§ What you will do:
Your answer should be the line containing "is (758, 2251)." and each line after it through the end of the data below, repeated exactly.

***

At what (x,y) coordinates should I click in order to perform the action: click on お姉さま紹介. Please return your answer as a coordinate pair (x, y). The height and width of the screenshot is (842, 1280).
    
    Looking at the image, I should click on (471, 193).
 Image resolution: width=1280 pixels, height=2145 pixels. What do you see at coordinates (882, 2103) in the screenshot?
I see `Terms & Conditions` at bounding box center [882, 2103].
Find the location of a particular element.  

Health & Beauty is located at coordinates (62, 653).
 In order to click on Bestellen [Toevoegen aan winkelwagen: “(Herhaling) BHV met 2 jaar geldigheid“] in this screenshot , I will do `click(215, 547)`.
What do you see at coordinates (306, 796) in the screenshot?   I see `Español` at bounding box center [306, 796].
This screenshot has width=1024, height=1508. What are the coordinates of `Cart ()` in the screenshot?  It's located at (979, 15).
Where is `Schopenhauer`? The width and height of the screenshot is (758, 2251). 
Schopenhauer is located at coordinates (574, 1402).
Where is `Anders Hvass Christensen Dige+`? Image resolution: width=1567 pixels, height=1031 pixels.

***

§ Exercise response:
Where is `Schopenhauer`? The width and height of the screenshot is (758, 2251). 
Schopenhauer is located at coordinates (574, 1402).
Where is `Anders Hvass Christensen Dige+`? Image resolution: width=1567 pixels, height=1031 pixels.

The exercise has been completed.